Here is a great article from Fortune that a friend emailed me. It retells the situation of French President Mitterrand and his economic policies from the 80's. Here's a brief review of some important details:
Mitterrand won the presidential election on the Socialist ticket in mid-1981, pledging an ultra-Keynesian agenda of government expansion, and a program of sweeping nationalizations. His moderate supporters were certain that he would take a far more centrist approach once in office. But to their horror, Mitterrand kept his most radical promises. At the time, France, like the rest of Europe, was mired in recession. Mitterrand's strategy was to revive the economy by boosting consumer demand through vast increases in wages and government spending.It sounds very familiar, doesn't it? Check out the rest of the article to find out what happened. Ultimately, the article concludes:
The Mitterrand plan was the ultimate experiment in extreme stimulus, a Gallic campaign to out-Keynes even Keynes. The new president raised pay for civil servants and employees of state-owned companies.... He created 250,000 new government jobs, and lavishly increased payments to mostly middle-class families through a program called Allocations Familiales. The minimum wage rose sharply, and the government flooded the banks with easy money.
To pay for all the new spending, Mitterrand tripled the budget deficit.
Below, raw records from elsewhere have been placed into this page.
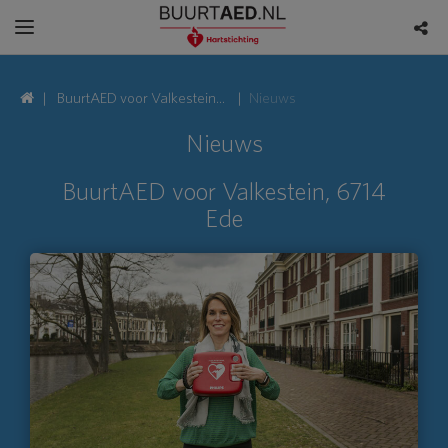
BuurtAED voor Valkestein,
Nieuws
6714 Ede
Nieuws
BuurtAED voor Valkestein, 6714
Ede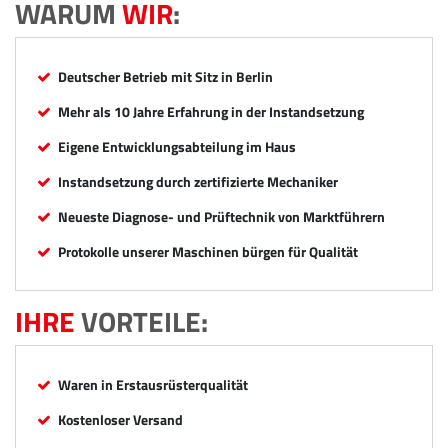
WARUM
WIR
:
Deutscher Betrieb mit Sitz in Berlin
Mehr als 10 Jahre Erfahrung in der Instandsetzung
Eigene Entwicklungsabteilung im Haus
Instandsetzung durch zertifizierte Mechaniker
Neueste Diagnose- und Prüftechnik von Marktführern
Protokolle unserer Maschinen bürgen für Qualität
IHRE
VORTEILE:
Waren in Erstausrüsterqualität
Kostenloser Versand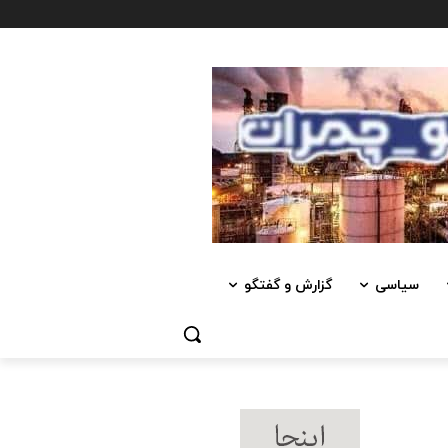
سیاسی
گزارش و گفتگو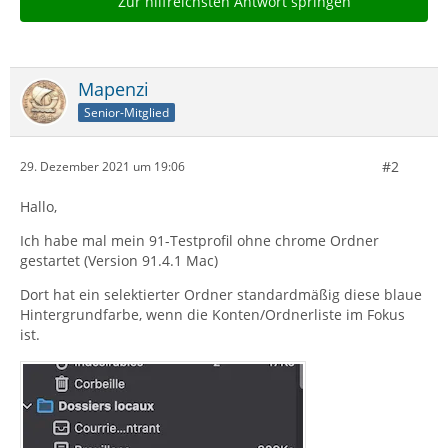
Zur hilfreichsten Antwort springen
Mapenzi
Senior-Mitglied
#2
29. Dezember 2021 um 19:06
Hallo,
Ich habe mal mein 91-Testprofil ohne chrome Ordner
gestartet (Version 91.4.1 Mac)
Dort hat ein selektierter Ordner standardmäßig diese blaue
Hintergrundfarbe, wenn die Konten/Ordnerliste im Fokus
ist.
Mitterrand not only talked like a Socialist, he acted like one, nationalizing 38 banks, including Paribas, and seven big industrial giants, ranging from chemical colossus Rhone-Poulenc to container producer Pechiney.
The results were an unmitigated disaster. In 1982 and 1983, inflation stood in double digits, twice the level in the Germany and America. Unemployment soared to over 10%. Mitterrand devalued the franc no less than three times to keep France's exports of wine and insulation competitive. The French economy was growing by millimeters while its European neighbors recovered in long strides. Top talent was fleeing: Bernard Arnault, now the CEO of luxury goods marketer LVMH, departed for the U.S., declaring that his homeland was becoming a "banana republic."
Then, in early 1983, Mitterrand made an historic change in direction. Admitting that he'd been "intoxicated" by his Keynesian vision in 1981, Mitterrand, as the French say it, "put water in his wine" by shifting to far more conventional, prudent, and, frankly, capitalist policies.
"So Americans should hope for what they can get, a president willing to put water in his wine, and recognize the virtues of a policy that revived France 27 years ago, when François Mitterrand traded fantasy for austerity."